[Extracted page text data]
━━━━

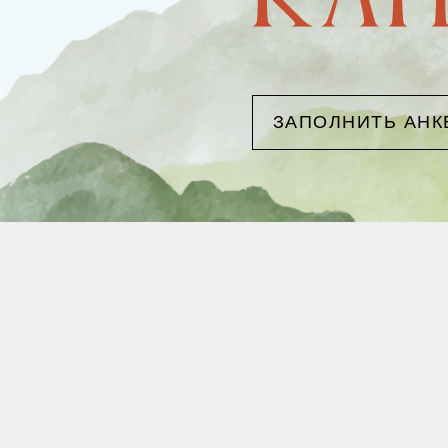
ЗАПОЛНИТЬ АНК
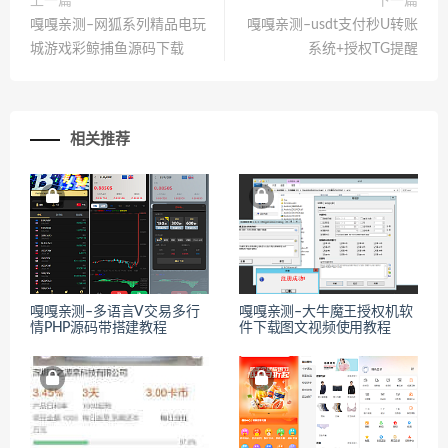
上一篇
下一篇
嘎嘎亲测–网狐系列精品电玩
嘎嘎亲测–usdt支付秒U转账
城游戏彩鲸捕鱼源码下载
系统+授权TG提醒
相关推荐
嘎嘎亲测–多语言V交易多行
嘎嘎亲测–大牛魔王授权机软
情PHP源码带搭建教程
件下载图文视频使用教程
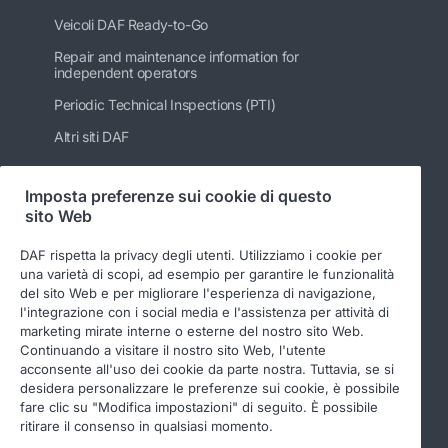
Veicoli DAF Ready-to-Go
Repair and maintenance information for
independent operators
Periodic Technical Inspections (PTI)
Altri siti DAF
Imposta preferenze sui cookie di questo
sito Web
Seguici
DAF rispetta la privacy degli utenti. Utilizziamo i cookie per
una varietà di scopi, ad esempio per garantire le funzionalità
del sito Web e per migliorare l'esperienza di navigazione,
l'integrazione con i social media e l'assistenza per attività di
marketing mirate interne o esterne del nostro sito Web.
Continuando a visitare il nostro sito Web, l'utente
acconsente all'uso dei cookie da parte nostra. Tuttavia, se si
desidera personalizzare le preferenze sui cookie, è possibile
fare clic su "Modifica impostazioni" di seguito. È possibile
© 2026 DAF
Legal notice
Privacy statement
ritirare il consenso in qualsiasi momento.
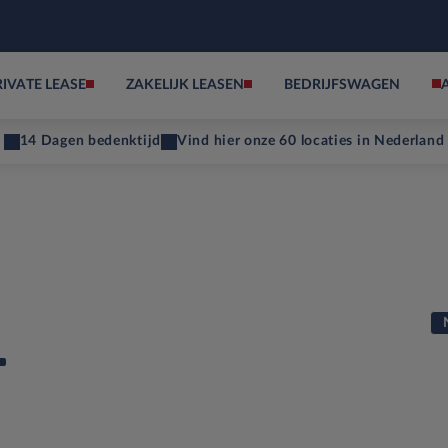
RIVATE LEASE
ZAKELIJK LEASEN
BEDRIJFSWAGEN
14 Dagen bedenktijd
Vind hier onze 60 locaties in Nederland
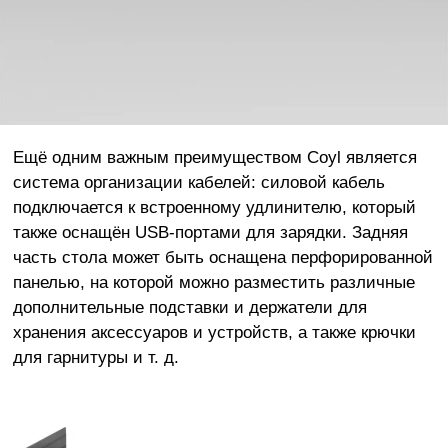
Ещё одним важным преимуществом Coyl является
система организации кабелей: силовой кабель
подключается к встроенному удлинителю, который
также оснащён USB-портами для зарядки. Задняя
часть стола может быть оснащена перфорированной
панелью, на которой можно разместить различные
дополнительные подставки и держатели для
хранения аксессуаров и устройств, а также крючки
для гарнитуры и т. д.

━━━━

TASK BRIEF >>
Give back the records above exactly, limited to the lines between the one holding "Repair and maintenance information for" and the one holding "desidera personalizzare le", inclusive.

RESULT >>
Repair and maintenance information for
independent operators
Periodic Technical Inspections (PTI)
Altri siti DAF
Imposta preferenze sui cookie di questo
sito Web
Seguici
DAF rispetta la privacy degli utenti. Utilizziamo i cookie per
una varietà di scopi, ad esempio per garantire le funzionalità
del sito Web e per migliorare l'esperienza di navigazione,
l'integrazione con i social media e l'assistenza per attività di
marketing mirate interne o esterne del nostro sito Web.
Continuando a visitare il nostro sito Web, l'utente
acconsente all'uso dei cookie da parte nostra. Tuttavia, se si
desidera personalizzare le preferenze sui cookie, è possibile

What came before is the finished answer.